Comment 7 for bug 1285380

Revision history for this message
Ryan Gordon (ryan-5) wrote :

Hi Alex,

The main issue we're trying to tackle is the graceful interaction between a regularly scheduled xtrabackup backup process on a particular node and also configuring the cluster to use this same node for xtrabackup ISTs/SSTs when another node requests it. Because this node is isolated from any type of live traffic (it only does replication) it serves to reduce the risk of complications during a FTWRL in the backup/SST process. Again, the problem we're having is the graceful interaction between the two: How do we handle making an SST priority when it is requested over a regularly scheduled backup. Currently that is not possible because once a backup puts the node into a desynced state, there is no way for us to tell when a node requests an SST and cancel the backup and put the node back into a synced state for the SST to continue. Right the only thing the joiner node does is "wait" for the node (and eventually timeout) while it is in a desynced state. There's no functionality to gracefully stop a backup and put the donor node back into a synced state when the donor gets an SST request. Having that functionality would be the "ideal situation."

1) It would be great if we could control the timeout (maybe this is already possible)?

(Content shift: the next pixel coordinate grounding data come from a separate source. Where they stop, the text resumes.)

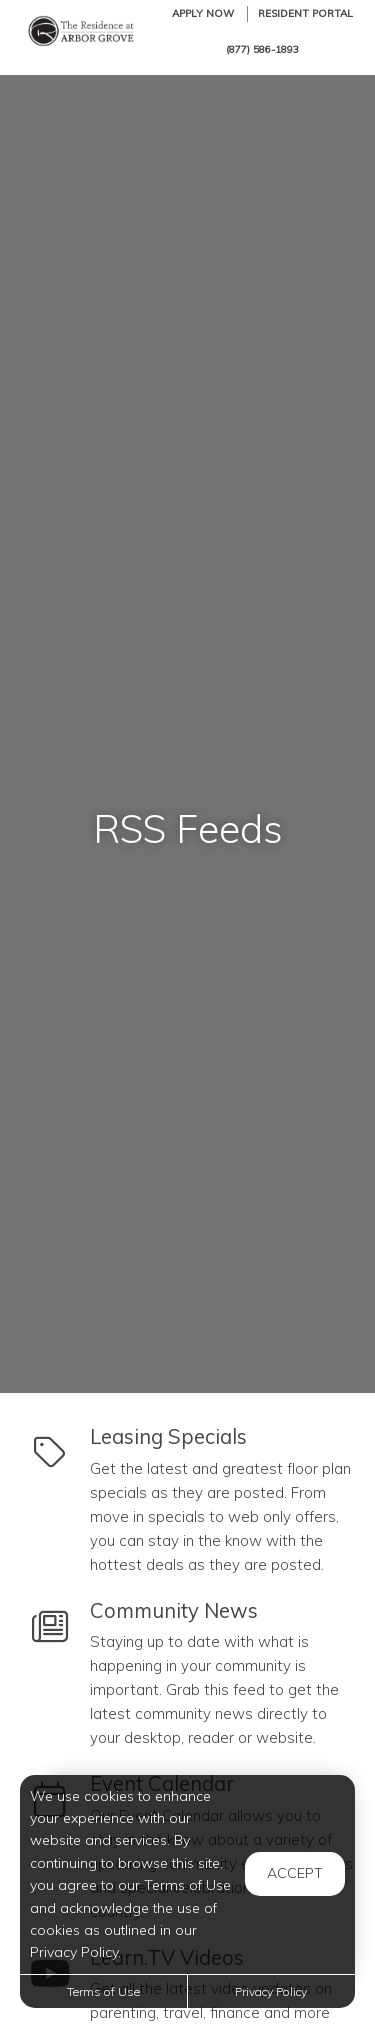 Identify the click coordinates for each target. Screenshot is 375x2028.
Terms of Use (103, 1991)
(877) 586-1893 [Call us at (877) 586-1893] (262, 49)
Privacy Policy (271, 1991)
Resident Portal (305, 13)
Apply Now (203, 13)
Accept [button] (295, 1873)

2) It is great that the joiner node has an error message (although it is kind of cryptic to understand what that message really means, it looks like its trying to describe a memory issue at first glance) but the donor node does not produce any logging messages which can be really frustrating in trying to figure out what the donor node is doing/why the SST isn't working. I would much prefer it if some logging was added to the donor node for this situation

3) Can you explain this a little more? Even if it requests an SST instead of an IST, the donor node will still be in a desynced state due to the backup and it will still eventually timeout

4) That is the million dollar question. The cluster only contains 3 nodes, so by making the backup node the donor node for the cluster we reduce risk of bringing down our entire cluster. If we have one node trying to join and SST, and the backup node already in a desynced state, and when the joiner node would failover to the last available node actively handling traffic we've effectively compromised our entire cluster which defeats the entire purpose of having a cluster for HA.

5) I'm not sure how that would work, that seems like that would be a pretty complicated mess of custom modifications and bash scripts to get something like that working. We're actually in the works of replacing our current xtrabackup backup solution with a ZFS snapshot solution so the node only has to enter desynced state for a few seconds per hour which greatly reduces the chance of having an issue occur during an SST. We will likely replace the xtrabackup SST solution with this ZFS snapshot solution due to the current complexity/instability with an xtrabackup SST and its interaction with a regularly scheduled xtrabackup backup process.